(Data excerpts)

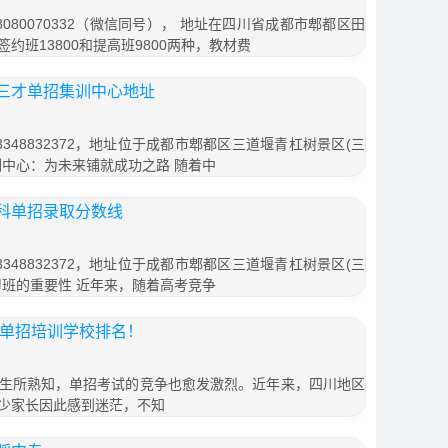
080070332（微信同号）， 地址在四川省成都市郫都区田
签约班13800和提高班9800两种，教材费
三才单招集训中心地址
348832372，地址位于成都市郫都区三道堰青杠树景区(三
集训中心：为未来铺就成功之路 随着中
科单招录取分数线
348832372，地址位于成都市郫都区三道堰青杠树景区(三
补习班的重要性 近年来，随着高考竞争
门单招培训学校排名！
生所熟知，单招考试的竞争也愈发激烈。近年来，四川地区
少家长因此感到迷茫，不知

Activity:
Although the records contain pictures, transcribe only their text, exactly as written.

Result for this task:
080070332（微信同号）， 地址在四川省成都市郫都区田
签约班13800和提高班9800两种，教材费
三才单招集训中心地址
348832372，地址位于成都市郫都区三道堰青杠树景区(三
集训中心：为未来铺就成功之路 随着中
科单招录取分数线
348832372，地址位于成都市郫都区三道堰青杠树景区(三
补习班的重要性 近年来，随着高考竞争
门单招培训学校排名！
生所熟知，单招考试的竞争也愈发激烈。近年来，四川地区
少家长因此感到迷茫，不知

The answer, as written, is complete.